An den Film sollte seine Oper nicht erinnern, betont Komponist Gordon Kampe. Er hat gemeinsam mit Regisseur David Hermann und Dramaturg Christian Schröder das Libretto aus dem Filmskript erstellt. Drei Stunden Kino verdichtet auf 95 Minuten: Das bedeutet extreme Konzentration und fordert von der Musik Charakterisierungskunst ohne Umschweife. Beides ist gelungen: Kampe lässt das große Orchester mit Schlagwerk und einer kurzen elektronischen Einblendung flirrend eine ausdifferenzierte Atmosphäre schaffen, die prägnant die Psyche der vierzehn Figuren charakterisiert. Diese bilden zu Beginn zu einem lauernden, sich steigernden Sound ein Ensemble; ein Mann mit Bierkiste wiederholt wie einen cantus firmus: einsam, einsam …

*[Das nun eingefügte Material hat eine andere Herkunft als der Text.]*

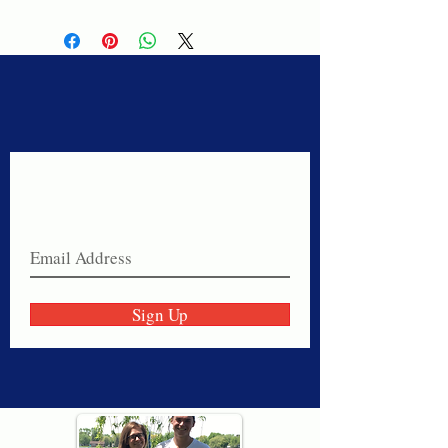
Never miss a sale!
Join our email list today!
Sign Up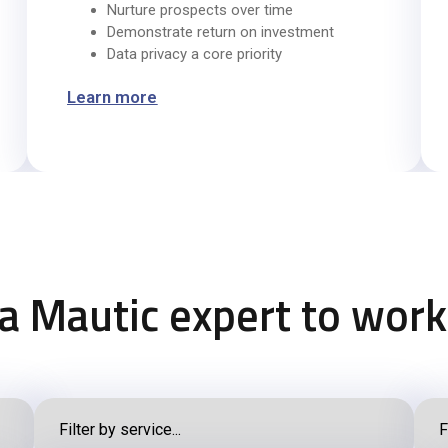
Nurture prospects over time
Demonstrate return on investment
Data privacy a core priority
Learn more
 a Mautic expert to work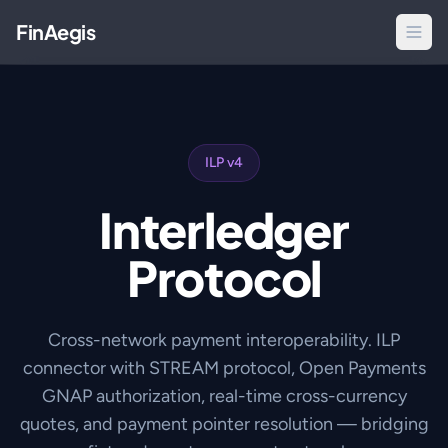
FinAegis
ILP v4
Interledger
Protocol
Cross-network payment interoperability. ILP
connector with STREAM protocol, Open Payments
GNAP authorization, real-time cross-currency
quotes, and payment pointer resolution — bridging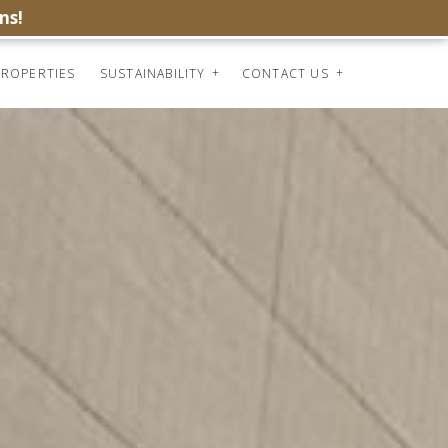
ns!
ROPERTIES
SUSTAINABILITY
CONTACT US
INDEX
PREV
NEXT
SHARE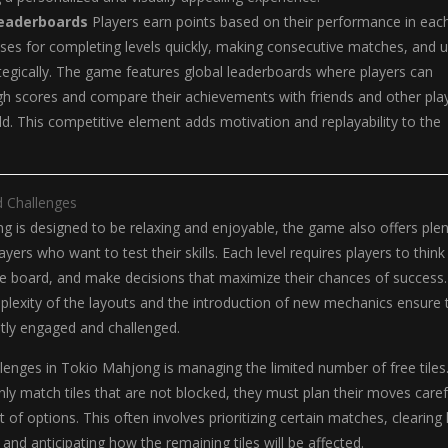
Leaderboards
Players earn points based on their performance in eac
uses for completing levels quickly, making consecutive matches, and u
egically. The game features global leaderboards where players can
h scores and compare their achievements with friends and other pla
d. This competitive element adds motivation and replayability to the
d Challenges
 is designed to be relaxing and enjoyable, the game also offers plen
ayers who want to test their skills. Each level requires players to think
 the board, and make decisions that maximize their chances of success.
plexity of the layouts and the introduction of new mechanics ensure 
ntly engaged and challenged.
lenges in Tokio Mahjong is managing the limited number of free tiles
nly match tiles that are not blocked, they must plan their moves caref
 of options. This often involves prioritizing certain matches, clearing
and anticipating how the remaining tiles will be affected.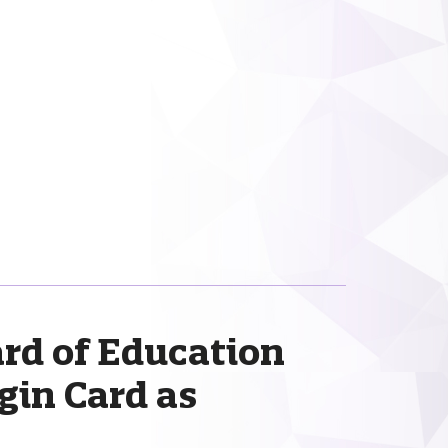
rd of Education
gin Card as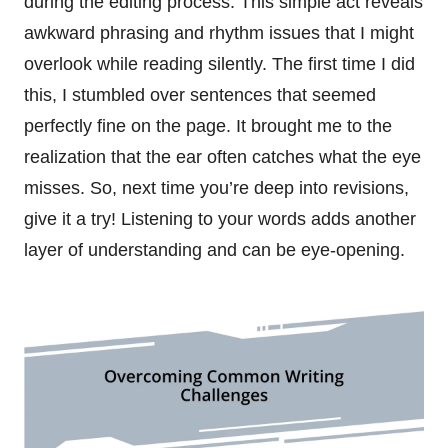
during the editing process. This simple act reveals
awkward phrasing and rhythm issues that I might
overlook while reading silently. The first time I did
this, I stumbled over sentences that seemed
perfectly fine on the page. It brought me to the
realization that the ear often catches what the eye
misses. So, next time you’re deep into revisions,
give it a try! Listening to your words adds another
layer of understanding and can be eye-opening.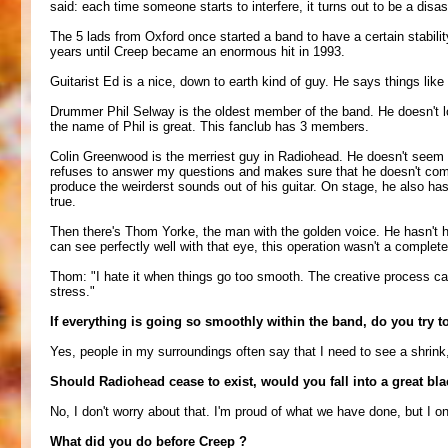
said: each time someone starts to interfere, it turns out to be a dis
The 5 lads from Oxford once started a band to have a certain stabilit
years until Creep became an enormous hit in 1993.
Guitarist Ed is a nice, down to earth kind of guy. He says things like
Drummer Phil Selway is the oldest member of the band. He doesn't lo
the name of Phil is great. This fanclub has 3 members.
Colin Greenwood is the merriest guy in Radiohead. He doesn't seem t
refuses to answer my questions and makes sure that he doesn't come 
produce the weirderst sounds out of his guitar. On stage, he also ha
true.
Then there's Thom Yorke, the man with the golden voice. He hasn't h
can see perfectly well with that eye, this operation wasn't a complet
Thom: "I hate it when things go too smooth. The creative process can 
stress."
If everything is going so smoothly within the band, do you try to
Yes, people in my surroundings often say that I need to see a shrink, 
Should Radiohead cease to exist, would you fall into a great bla
No, I don't worry about that. I'm proud of what we have done, but I o
What did you do before Creep ?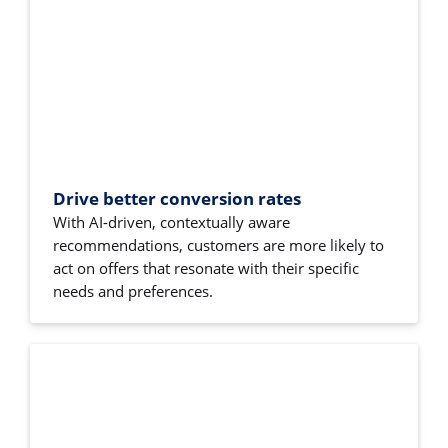
Drive better conversion rates
With AI-driven, contextually aware
recommendations, customers are more likely to
act on offers that resonate with their specific
needs and preferences.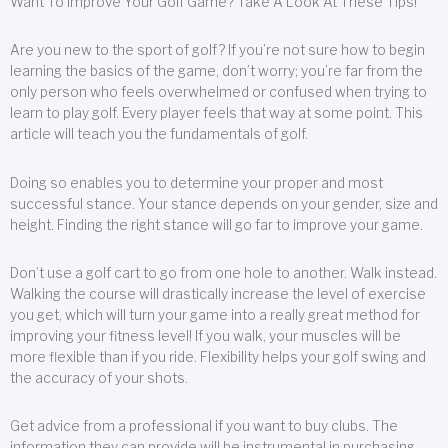
Want To Improve Your Golf Game? Take A Look At These Tips!
Are you new to the sport of golf? If you’re not sure how to begin
learning the basics of the game, don’t worry; you’re far from the
only person who feels overwhelmed or confused when trying to
learn to play golf. Every player feels that way at some point. This
article will teach you the fundamentals of golf.
Doing so enables you to determine your proper and most
successful stance. Your stance depends on your gender, size and
height. Finding the right stance will go far to improve your game.
Don’t use a golf cart to go from one hole to another. Walk instead.
Walking the course will drastically increase the level of exercise
you get, which will turn your game into a really great method for
improving your fitness level! If you walk, your muscles will be
more flexible than if you ride. Flexibility helps your golf swing and
the accuracy of your shots.
Get advice from a professional if you want to buy clubs. The
information they can provide will be instrumental in purchasing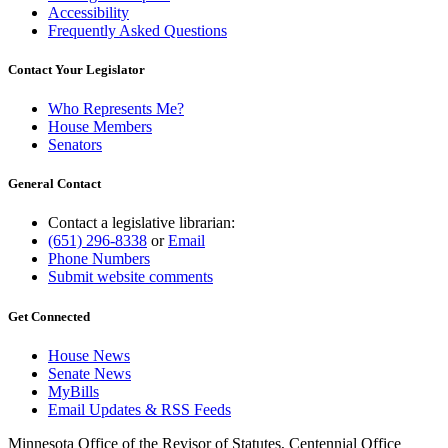
Accessibility
Frequently Asked Questions
Contact Your Legislator
Who Represents Me?
House Members
Senators
General Contact
Contact a legislative librarian:
(651) 296-8338
or
Email
Phone Numbers
Submit website comments
Get Connected
House News
Senate News
MyBills
Email Updates & RSS Feeds
Minnesota Office of the Revisor of Statutes, Centennial Office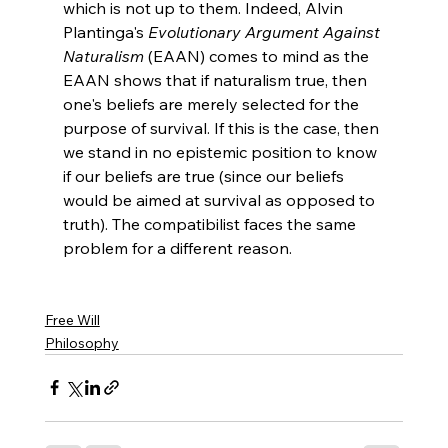
which is not up to them. Indeed, Alvin 
Plantinga's 
Evolutionary Argument Against 
Naturalism
 (EAAN) comes to mind as the 
EAAN shows that if naturalism true, then 
one's beliefs are merely selected for the 
purpose of survival. If this is the case, then 
we stand in no epistemic position to know 
if our beliefs are true (since our beliefs 
would be aimed at survival as opposed to 
truth). The compatibilist faces the same 
problem for a different reason.

Free Will
Philosophy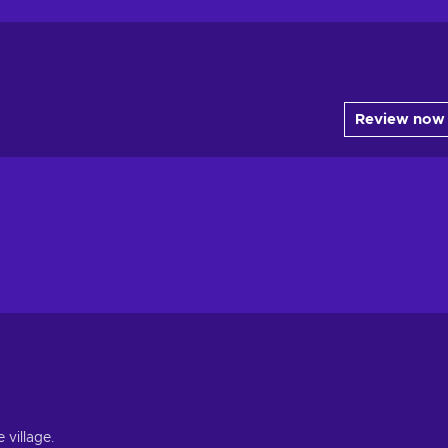
Review now
 village.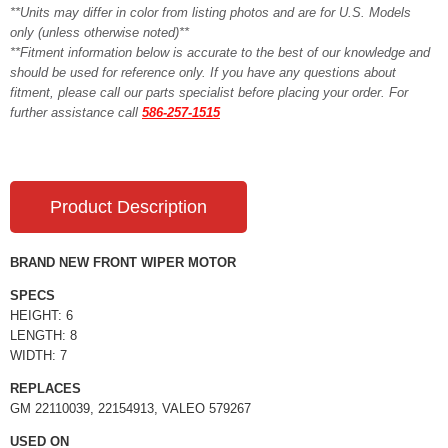
**Units may differ in color from listing photos and are for U.S. Models
only (unless otherwise noted)**
**Fitment information below is accurate to the best of our knowledge and
should be used for reference only. If you have any questions about
fitment, please call our parts specialist before placing your order. For
further assistance call
586-257-1515
Product Description
BRAND NEW FRONT WIPER MOTOR
SPECS
HEIGHT: 6
LENGTH: 8
WIDTH: 7
REPLACES
GM 22110039, 22154913, VALEO 579267
USED ON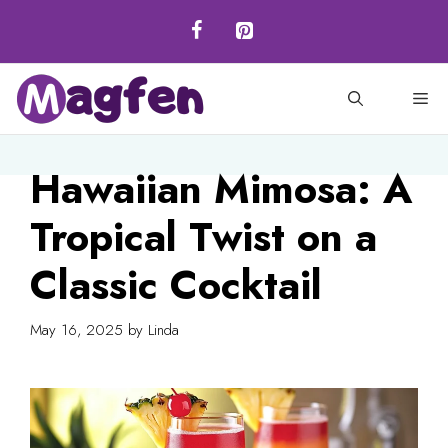
Skip
to
content
M
Hawaiian Mimosa: A
Tropical Twist on a
Classic Cocktail
May 16, 2025
by
Linda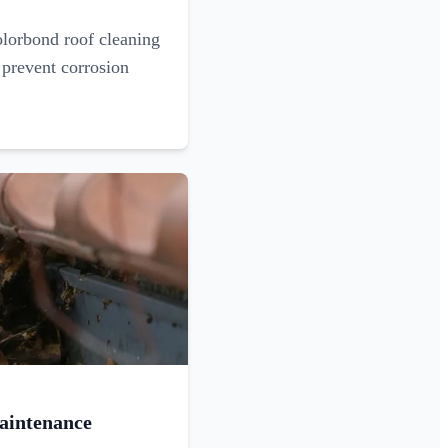
olorbond roof cleaning
 prevent corrosion
aintenance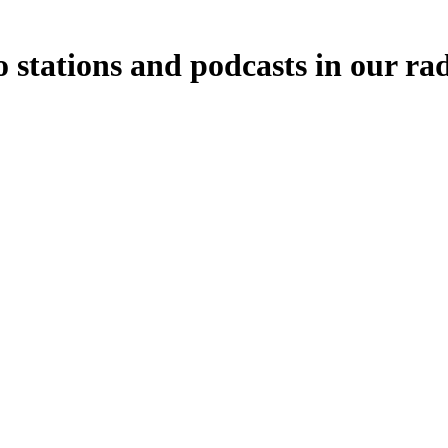
o stations and podcasts in our ra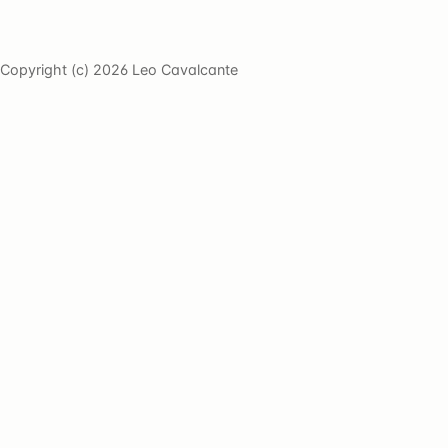
Copyright (c) 2026 Leo Cavalcante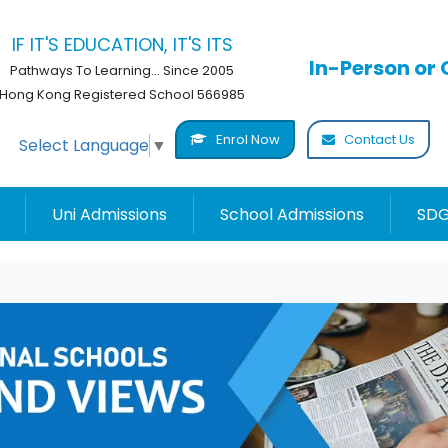
IF IT'S EDUCATION, IT'S ITS
In-Person or 
Pathways To Learning... Since 2005
Hong Kong Registered School 566985
Enrol Now
Contact Us
Select Language
▼
Uni Admissions
School Admissions
SDG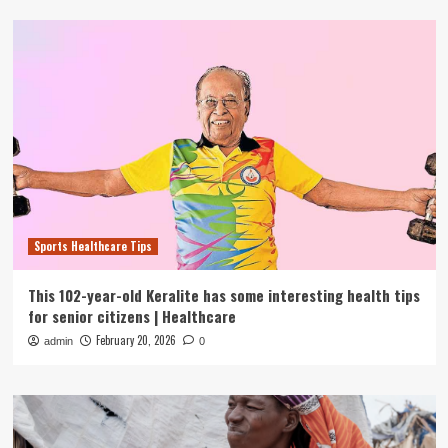
Sports Healthcare Tips
This 102-year-old Keralite has some interesting health tips
for senior citizens | Healthcare
February 20, 2026
admin
0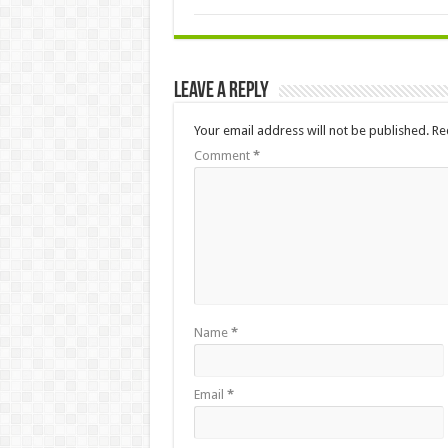
Leave a Reply
Your email address will not be published.
Re
Comment
*
Name
*
Email
*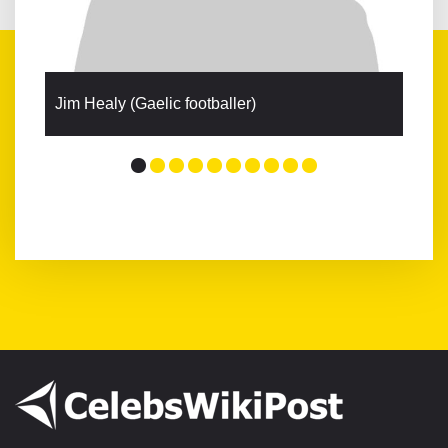
Jim Healy (Gaelic footballer)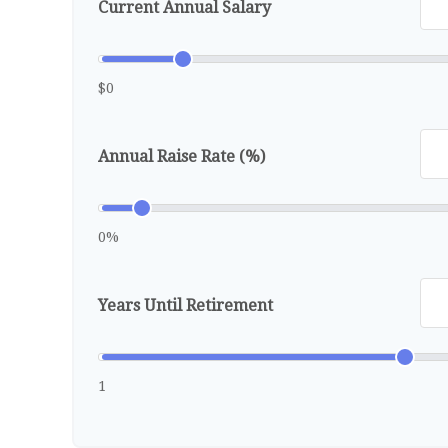
Current Annual Salary
$0
Annual Raise Rate (%)
0%
Years Until Retirement
1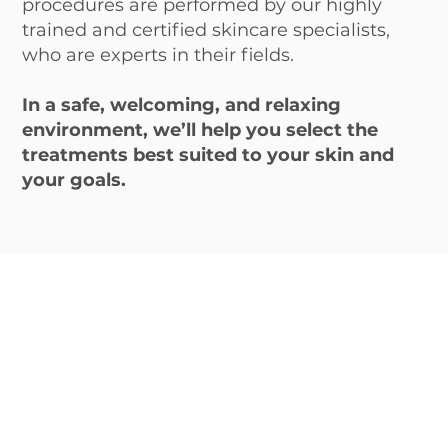
procedures are performed by our highly
trained and certified skincare specialists,
who are experts in their fields.
In a safe, welcoming, and relaxing
environment, we’ll help you select the
treatments best suited to your skin and
your goals.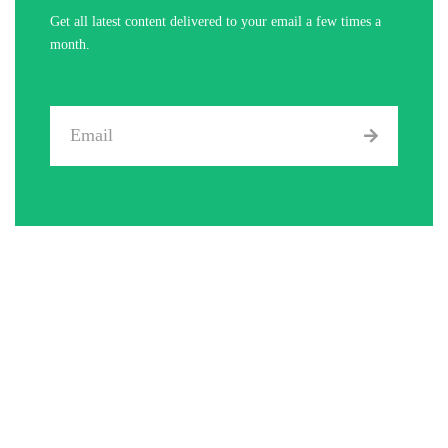
Get all latest content delivered to your email a few times a
month.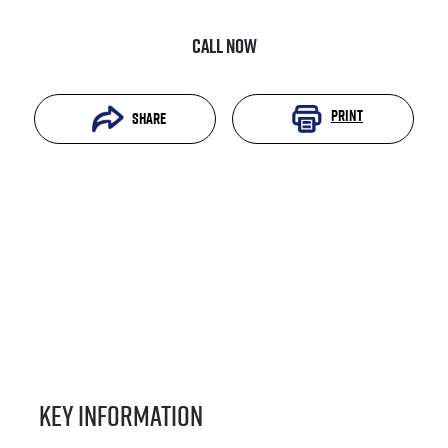
Call Now
Print
Share
Key information
Reserve Car Now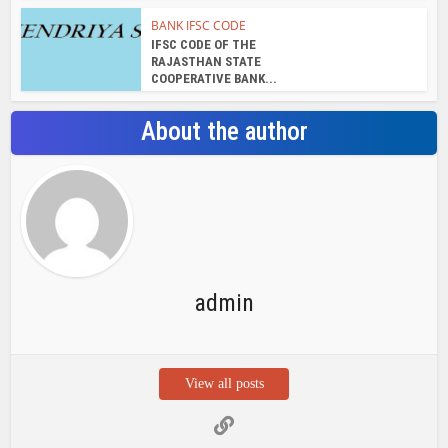
BANK IFSC CODE
IFSC CODE OF THE
RAJASTHAN STATE
COOPERATIVE BANK...
About the author
admin
View all posts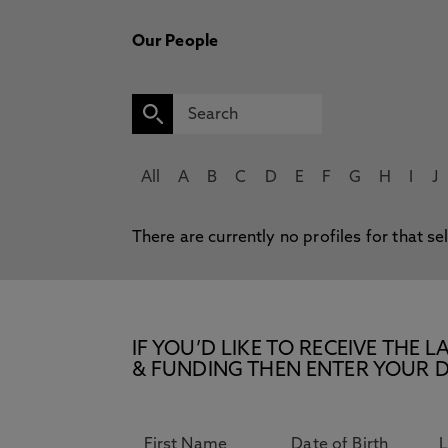
Our People
All
A
B
C
D
E
F
G
H
I
J
There are currently no profiles for that se
IF YOU’D LIKE TO RECEIVE TH
& FUNDING THEN ENTER YOUR D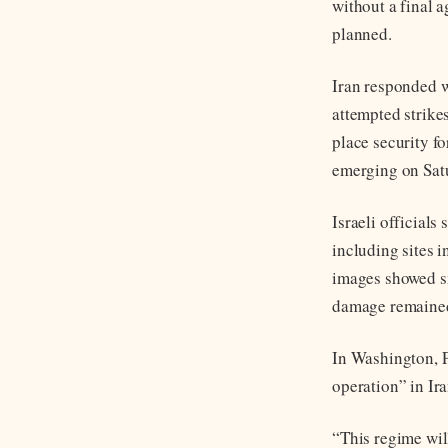
without a final 
planned.
Iran responded wi
attempted strikes
place security fo
emerging on Satu
Israeli officials
including sites 
images showed smo
damage remained
In Washington, 
operation” in Ir
“This regime wil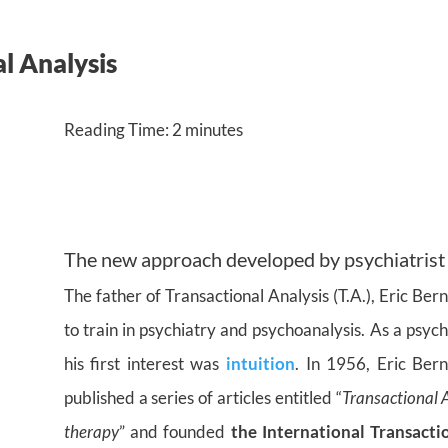
l Analysis
Reading Time:
2
minutes
The new approach developed by psychiatrist
The father of Transactional Analysis (T.A.), Eric Be
to train in psychiatry and psychoanalysis. As a psych
his first interest was
intuition
. In 1956, Eric Ber
published a series of articles entitled “
Transactional 
therapy
” and founded
the International Transacti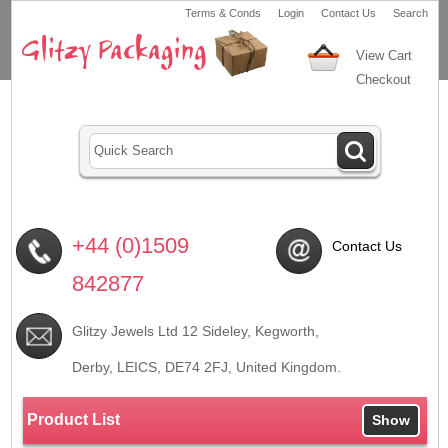
Terms & Conds
Login
Contact Us
Search
View Cart
Checkout
+44 (0)1509
Contact Us
842877
Glitzy Jewels Ltd 12 Sideley, Kegworth,
Derby, LEICS,
DE74 2FJ
, United Kingdom.
Product List
Show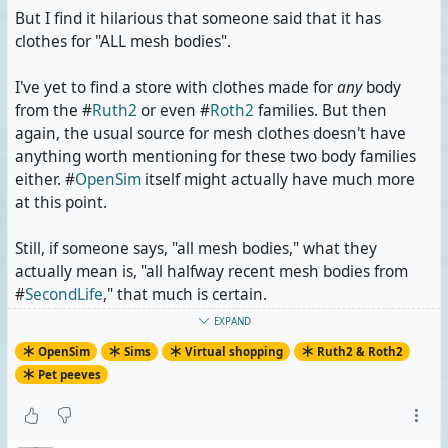
But I find it hilarious that someone said that it has
clothes for "ALL mesh bodies".
I've yet to find a store with clothes made for
any
body
from the #
Ruth2
or even #
Roth2
families. But then
again, the usual source for mesh clothes doesn't have
anything worth mentioning for these two body families
either. #
OpenSim
itself might actually have much more
at this point.
Still, if someone says, "all mesh bodies," what they
actually mean is, "all halfway recent mesh bodies from
#
SecondLife
," that much is certain.
EXPAND
#
OpenSimulator
#
Metaverse
#
VirtualWorlds
OpenSim
Sims
Virtual shopping
Ruth2 & Roth2
#
RuthAndRoth
#
PetPeeve
Pet peeves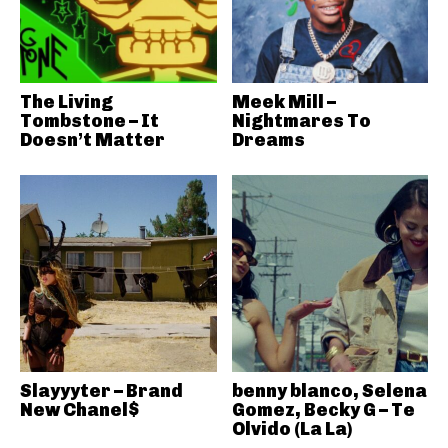
The Living
Meek Mill –
Tombstone – It
Nightmares To
Doesn’t Matter
Dreams
Slayyyter – Brand
benny blanco, Selena
New Chanel$
Gomez, Becky G – Te
Olvido (La La)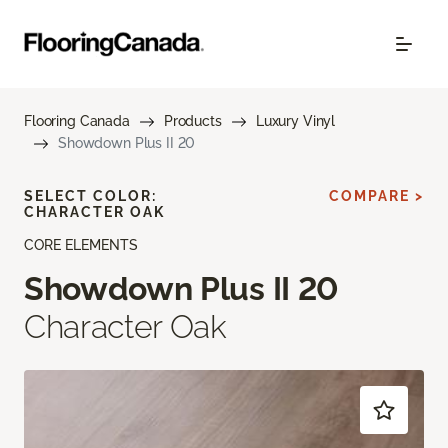
Flooring Canada
Products
Luxury Vinyl
Showdown Plus II 20
SELECT COLOR:
COMPARE >
CHARACTER OAK
CORE ELEMENTS
Showdown Plus II 20
Character Oak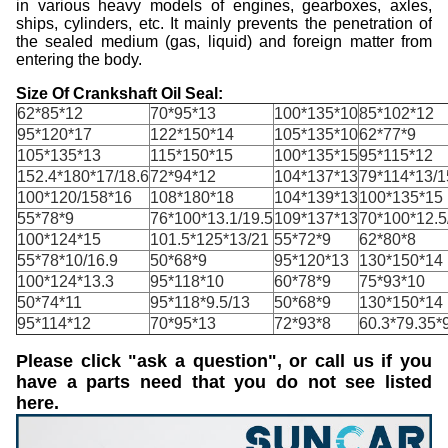
in various heavy models of engines, gearboxes, axles,
ships, cylinders, etc. It mainly prevents the penetration of
the sealed medium (gas, liquid) and foreign matter from
entering the body.
Size Of Crankshaft Oil Seal:
62*85*12
70*95*13
100*135*10
85*102*12
95*120*17
122*150*14
105*135*10
62*77*9
105*135*13
115*150*15
100*135*15
95*115*12
152.4*180*17/18.6
72*94*12
104*137*13
79*114*13/1
100*120/158*16
108*180*18
104*139*13
100*135*15
55*78*9
76*100*13.1/19.5
109*137*13
70*100*12.5
100*124*15
101.5*125*13/21
55*72*9
62*80*8
55*78*10/16.9
50*68*9
95*120*13
130*150*14
100*124*13.3
95*118*10
60*78*9
75*93*10
50*74*11
95*118*9.5/13
50*68*9
130*150*14
95*114*12
70*95*13
72*93*8
60.3*79.35*9
Please click "ask a question", or call us if you
have a parts need that you do not see listed
here.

Dann folgt eine klassische Opern-Exposition: Eine junge Frau in Weiß ist aus unklaren Gründen auf der Flucht vor einem Gangsterboss und sucht in Dogville Schutz. Bild für Bild werden die Menschen des Ortes vorgestellt, stets in Kontakt mit Grace. Das Libretto schildert in geschickt kondensierten Szenen, wie niemand im Dorf die Hilfsangebote von Grace annimmt, wie nach einem Fest ein Steckbrief die Stimmung kippen lässt, sich die seelischen Abgründe öffnen und Grace zum Opfer kollektiven Sadismus und individueller Gewalt wird. Kampes Musik meidet unmittelbar Illustratives, kreiert aber Atmosphäre, etwa in der Festszene, in der Anklänge an Countrymusik und Fetzen von Folklore durch ein dystopisches musikalisches Chaos geistern.
Gerade die sich steigernde Gewalt hat Kampe beklemmend eingefangen: Exemplarisch dafür sind die beiden Szenen, in denen ein Junge Grace eine raffinierte Falle stellt. Lenn Peris Beier singt dabei ein Kinderlied, das so unheimlich ist wie das „Malo“ in Benjamin Brittens „Turn of the screw“, das die uneingestandene Sehnsucht des Kindes nach Zärtlichkeit ebenso einschließt wie die latente Aggressivität und eine zum Schluss offenliegende Bosheit.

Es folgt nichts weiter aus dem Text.